[Source data]
******
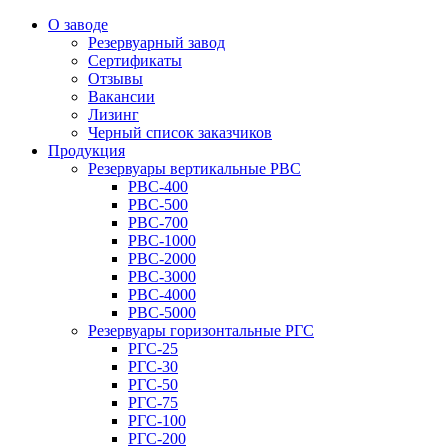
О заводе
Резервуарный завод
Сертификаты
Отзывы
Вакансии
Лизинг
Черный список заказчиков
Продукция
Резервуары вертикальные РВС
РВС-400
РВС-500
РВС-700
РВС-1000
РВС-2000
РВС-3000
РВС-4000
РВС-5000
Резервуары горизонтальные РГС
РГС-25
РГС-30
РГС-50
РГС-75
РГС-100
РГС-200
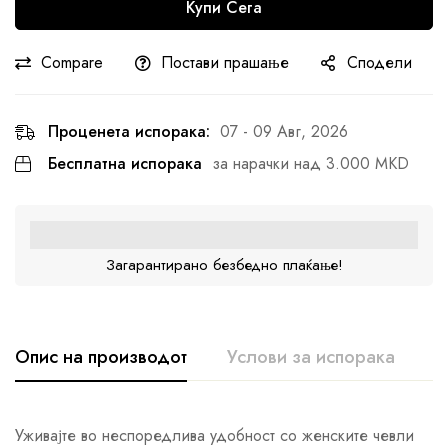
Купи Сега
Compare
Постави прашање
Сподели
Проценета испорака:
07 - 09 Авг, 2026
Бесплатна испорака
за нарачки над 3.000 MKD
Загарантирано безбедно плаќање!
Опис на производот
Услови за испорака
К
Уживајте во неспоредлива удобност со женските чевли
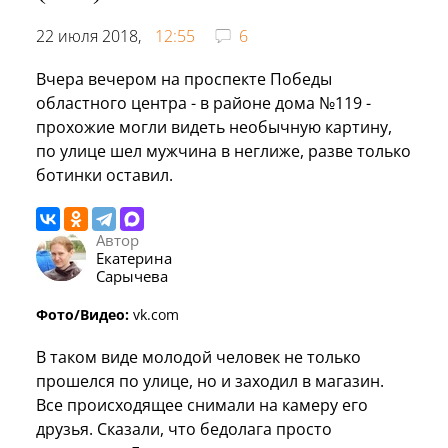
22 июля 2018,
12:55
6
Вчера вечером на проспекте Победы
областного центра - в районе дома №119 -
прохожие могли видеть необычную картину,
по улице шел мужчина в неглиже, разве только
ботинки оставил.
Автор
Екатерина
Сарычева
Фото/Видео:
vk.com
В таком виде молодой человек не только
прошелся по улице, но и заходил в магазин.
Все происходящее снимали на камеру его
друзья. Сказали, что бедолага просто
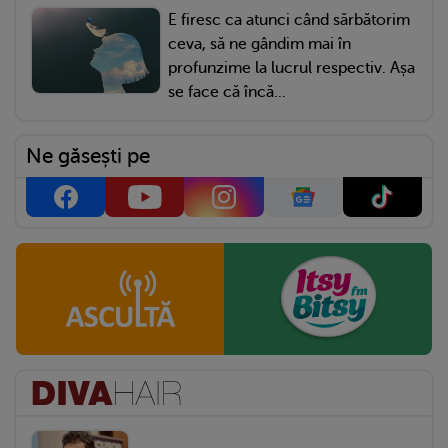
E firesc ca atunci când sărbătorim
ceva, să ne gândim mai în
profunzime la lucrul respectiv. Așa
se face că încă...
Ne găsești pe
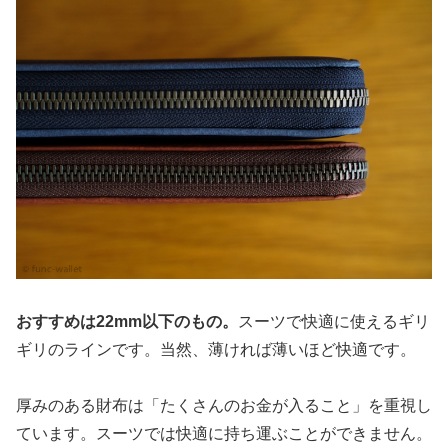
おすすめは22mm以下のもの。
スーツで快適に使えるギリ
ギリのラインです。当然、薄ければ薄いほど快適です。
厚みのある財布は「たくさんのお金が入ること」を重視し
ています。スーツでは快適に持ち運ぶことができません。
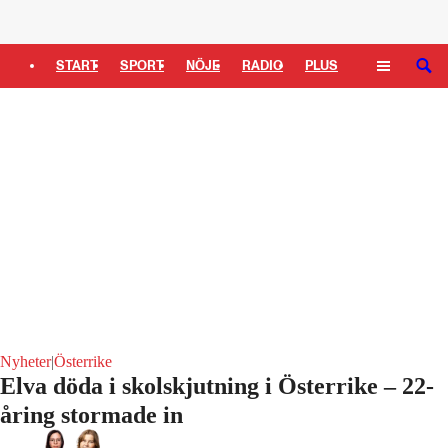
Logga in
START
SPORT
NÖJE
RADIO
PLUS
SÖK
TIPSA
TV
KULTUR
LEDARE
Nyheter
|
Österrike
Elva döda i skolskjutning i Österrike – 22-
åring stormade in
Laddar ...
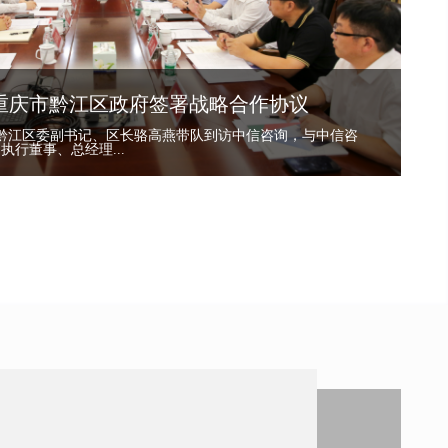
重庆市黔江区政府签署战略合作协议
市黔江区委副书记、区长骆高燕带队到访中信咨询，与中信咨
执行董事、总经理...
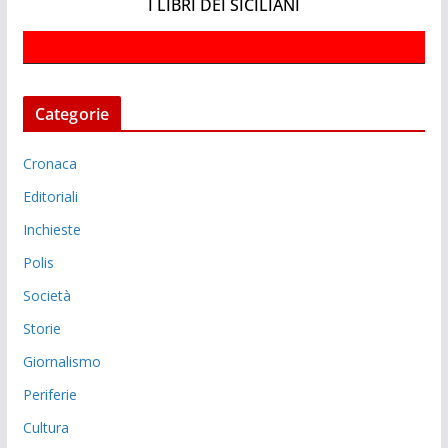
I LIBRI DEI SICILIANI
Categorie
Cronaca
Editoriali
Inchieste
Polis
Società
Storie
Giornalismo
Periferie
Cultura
******
_Problem description_
A picture-free version of all the records, repeated exactly, is what to return.

_Completed exercise_
О заводе
Резервуарный завод
Сертификаты
Отзывы
Вакансии
Лизинг
Черный список заказчиков
Продукция
Резервуары вертикальные РВС
РВС-400
РВС-500
РВС-700
РВС-1000
РВС-2000
РВС-3000
РВС-4000
РВС-5000
Резервуары горизонтальные РГС
РГС-25
РГС-30
РГС-50
РГС-75
РГС-100
РГС-200
Купи Сега
Compare
Постави прашање
Сподели
Проценета испорака:
07 - 09 Авг, 2026
Бесплатна испорака
за нарачки над 3.000 MKD
Загарантирано безбедно плаќање!
Опис на производот
Услови за испорака
К
Уживајте во неспоредлива удобност со женските чевли
22 июля 2018,
12:55
6
Вчера вечером на проспекте Победы
областного центра - в районе дома №119 -
прохожие могли видеть необычную картину,
по улице шел мужчина в неглиже, разве только
ботинки оставил.
Автор
Екатерина
Сарычева
Фото/Видео:
vk.com
В таком виде молодой человек не только
прошелся по улице, но и заходил в магазин.
Все происходящее снимали на камеру его
друзья. Сказали, что бедолага просто
E firesc ca atunci când sărbătorim
ceva, să ne gândim mai în
profunzime la lucrul respectiv. Așa
se face că încă...
Ne găsești pe
おすすめは22mm以下のもの。
スーツで快適に使えるギリ
ギリのラインです。当然、薄ければ薄いほど快適です。
厚みのある財布は「たくさんのお金が入ること」を重視し
ています。スーツでは快適に持ち運ぶことができません。
Logga in
START
SPORT
NÖJE
RADIO
PLUS
SÖK
TIPSA
TV
KULTUR
LEDARE
Nyheter
|
Österrike
Elva döda i skolskjutning i Österrike – 22-
åring stormade in
Laddar ...
重庆市黔江区政府签署战略合作协议
市黔江区委副书记、区长骆高燕带队到访中信咨询，与中信咨
执行董事、总经理...
I LIBRI DEI SICILIANI
Categorie
Cronaca
Editoriali
Inchieste
Polis
Società
Storie
Giornalismo
Periferie
Cultura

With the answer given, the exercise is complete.